Local LLM Benchmark on Intel Lunar Lake
I wanted to evaluate how Intel’s Lunar Lake performs when running local LLM inference using llama.cpp, and compare it against Apple’s M-series chips.
- Vulkan — a cross-platform GPU compute backend.
- SYCL — a C++-based, cross-platform programming model for heterogeneous computing.
- IPEX-LLM — Intel’s optimized PyTorch extension library designed for low-latency LLM inference and fine-tuning on Intel CPUs and GPUs.
Apple Silicon
To establish a baseline, I first measured Apple’s M-series performance using F16, Q8, and Q4 quantization levels from mistralai/Ministral-3–3B–Instruct–2512–GGUF. The BF16 model was converted to F16 using llama-quantize.
llama-bench on Apple M2
llama-bench on Apple M1 Pro
Intel Lunar Lake
The first run using Vulkan delivered underwhelming results.
llama-bench on 258v with Vulkan-backend
When switching to SYCL, optimized for F16 (the only available precision options are F16 and F32), I observed a substantial boost in prompt processing speed (pp or prefill) compared to Vulkan. However, token generation (tg) results were mixed.

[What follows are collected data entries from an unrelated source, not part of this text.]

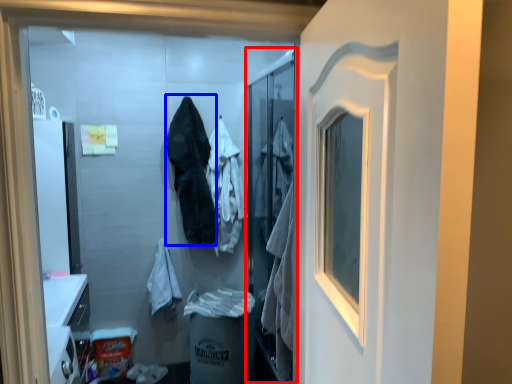 Question: Which of the following is the farthest to the observer, screen door (highlighted by a red box) or clothing (highlighted by a blue box)?

Choices:
 (A) screen door
 (B) clothing

Answer: (B) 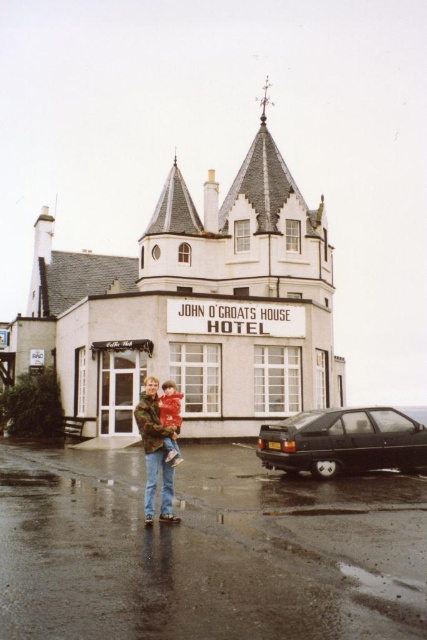 Who is taller, camouflage jacket at center or camouflage-patterned jacket at center?

camouflage jacket at center

Between camouflage jacket at center and camouflage-patterned jacket at center, which one appears on the left side from the viewer's perspective?

From the viewer's perspective, camouflage jacket at center appears more on the left side.

Is point (157, 384) positioned behind point (169, 381)?

No, (157, 384) is closer to viewer.

At what (x,y) coordinates should I click in order to perform the action: click on camouflage jacket at center. Please return your answer as a coordinate pair (x, y). The width and height of the screenshot is (427, 640). Looking at the image, I should click on (155, 452).

The width and height of the screenshot is (427, 640). Find the location of `black matte car at lower right`. black matte car at lower right is located at coordinates pos(344,442).

Between black matte car at lower right and camouflage jacket at center, which one has more height?

camouflage jacket at center is taller.

The image size is (427, 640). Describe the element at coordinates (344, 442) in the screenshot. I see `black matte car at lower right` at that location.

The height and width of the screenshot is (640, 427). What are the coordinates of `black matte car at lower right` in the screenshot? It's located at (344, 442).

Which is above, black matte car at lower right or camouflage-patterned jacket at center?

camouflage-patterned jacket at center is higher up.

Who is more distant from viewer, (397, 444) or (167, 445)?

The point (397, 444) is behind.

I want to click on black matte car at lower right, so click(344, 442). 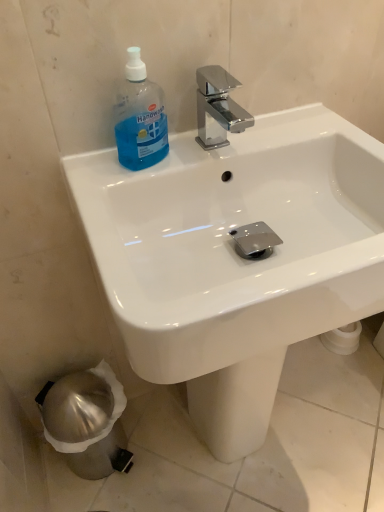 I want to click on blue translucent plastic handwash at upper left, so 140,117.

This screenshot has width=384, height=512. What do you see at coordinates (140, 117) in the screenshot? I see `blue translucent plastic handwash at upper left` at bounding box center [140, 117].

What is the approximate width of white glossy sink at center?

It is 17.06 inches.

What do you see at coordinates (236, 253) in the screenshot? I see `white glossy sink at center` at bounding box center [236, 253].

Measure the distance between white glossy sink at center and camera.

The distance of white glossy sink at center from camera is 18.37 inches.

The width and height of the screenshot is (384, 512). I want to click on white glossy sink at center, so [236, 253].

This screenshot has height=512, width=384. What are the coordinates of `blue translucent plastic handwash at upper left` in the screenshot? It's located at (140, 117).

Considering the relative positions of blue translucent plastic handwash at upper left and white glossy sink at center in the image provided, is blue translucent plastic handwash at upper left to the left of white glossy sink at center from the viewer's perspective?

Yes, blue translucent plastic handwash at upper left is to the left of white glossy sink at center.

Which object is closer to the camera taking this photo, blue translucent plastic handwash at upper left or white glossy sink at center?

Positioned in front is white glossy sink at center.

Does point (126, 154) come closer to viewer compared to point (214, 436)?

Yes, it is in front of point (214, 436).

From the image's perspective, between blue translucent plastic handwash at upper left and white glossy sink at center, which one is located above?

blue translucent plastic handwash at upper left is shown above in the image.

From a real-world perspective, which object stands above the other?

In real-world perspective, blue translucent plastic handwash at upper left is above.

Between blue translucent plastic handwash at upper left and white glossy sink at center, which one has larger width?

Wider between the two is white glossy sink at center.

Does blue translucent plastic handwash at upper left have a lesser height compared to white glossy sink at center?

Correct, blue translucent plastic handwash at upper left is not as tall as white glossy sink at center.

Between blue translucent plastic handwash at upper left and white glossy sink at center, which one has larger size?

Bigger between the two is white glossy sink at center.

Is blue translucent plastic handwash at upper left positioned beyond the bounds of white glossy sink at center?

No, blue translucent plastic handwash at upper left is inside white glossy sink at center's boundary.

Is blue translucent plastic handwash at upper left next to white glossy sink at center and touching it?

blue translucent plastic handwash at upper left and white glossy sink at center are clearly separated.

Is blue translucent plastic handwash at upper left facing away from white glossy sink at center?

Yes, blue translucent plastic handwash at upper left's orientation is away from white glossy sink at center.

How many degrees apart are the facing directions of blue translucent plastic handwash at upper left and white glossy sink at center?

The angle between the facing direction of blue translucent plastic handwash at upper left and the facing direction of white glossy sink at center is 1.21 degrees.

How far apart are blue translucent plastic handwash at upper left and white glossy sink at center?

blue translucent plastic handwash at upper left is 7.95 inches away from white glossy sink at center.

Find the location of `sink that appears below the blue translucent plastic handwash at upper left (from the image's perspective)`. sink that appears below the blue translucent plastic handwash at upper left (from the image's perspective) is located at coordinates (236, 253).

In the scene shown: Does white glossy sink at center appear on the left side of blue translucent plastic handwash at upper left?

Incorrect, white glossy sink at center is not on the left side of blue translucent plastic handwash at upper left.

Is white glossy sink at center closer to camera compared to blue translucent plastic handwash at upper left?

Yes, the depth of white glossy sink at center is less than that of blue translucent plastic handwash at upper left.

Which is in front, point (273, 254) or point (145, 133)?

Positioned in front is point (145, 133).

From the image's perspective, is white glossy sink at center over blue translucent plastic handwash at upper left?

No, from the image's perspective, white glossy sink at center is not over blue translucent plastic handwash at upper left.

From a real-world perspective, between white glossy sink at center and blue translucent plastic handwash at upper left, who is vertically lower?

In real-world perspective, white glossy sink at center is lower.

Between white glossy sink at center and blue translucent plastic handwash at upper left, which one has smaller width?

Thinner between the two is blue translucent plastic handwash at upper left.

From their relative heights in the image, would you say white glossy sink at center is taller or shorter than blue translucent plastic handwash at upper left?

Considering their sizes, white glossy sink at center has more height than blue translucent plastic handwash at upper left.

Which of these two, white glossy sink at center or blue translucent plastic handwash at upper left, is bigger?

Bigger between the two is white glossy sink at center.

Which is correct: white glossy sink at center is inside blue translucent plastic handwash at upper left, or outside of it?

white glossy sink at center is spatially situated outside blue translucent plastic handwash at upper left.

Is white glossy sink at center not close to blue translucent plastic handwash at upper left?

white glossy sink at center is near blue translucent plastic handwash at upper left, not far away.

Is white glossy sink at center aimed at blue translucent plastic handwash at upper left?

No, white glossy sink at center is not turned towards blue translucent plastic handwash at upper left.

Can you tell me how much white glossy sink at center and blue translucent plastic handwash at upper left differ in facing direction?

The angle between the facing direction of white glossy sink at center and the facing direction of blue translucent plastic handwash at upper left is 1.21 degrees.

In order to click on cleaning product behind the white glossy sink at center in this screenshot , I will do `click(140, 117)`.

You are a GUI agent. You are given a task and a screenshot of the screen. Output one action in this format:
    pyautogui.click(x=<x>, y=<y>)
    Task: Click on the sink in front of the blue translucent plastic handwash at upper left
    The image size is (384, 512).
    Given the screenshot: What is the action you would take?
    pyautogui.click(x=236, y=253)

llama-bench on 258v with Sycl-backend
Finally, I attempted the same test using IPEX-LLM, following Intel’s official guide. Intel provides a precompiled llama.cpp binary optimized for IPEX-LLM, but development appears to have stalled — the latest release dates back to April 2025. That version lacks support for newer architectures and models, including Mistral 3, so I was only able to benchmark older ones like Llama 3.
Take Away
Lunar Lake’s integrated GPU (140V) demonstrated impressive prefill throughput when compiled with the SYCL backend — roughly 2× faster than the M1 Pro and nearly on par with the M1 Max. However, token generation speed remains disappointing, comparable to the three-year-old M2.
While Lunar Lake isn’t designed for heavy sustained workloads, it performs decently for long-prompt, short-response tasks. For more balanced workloads, Apple’s M-series still offers better overall inference efficiency.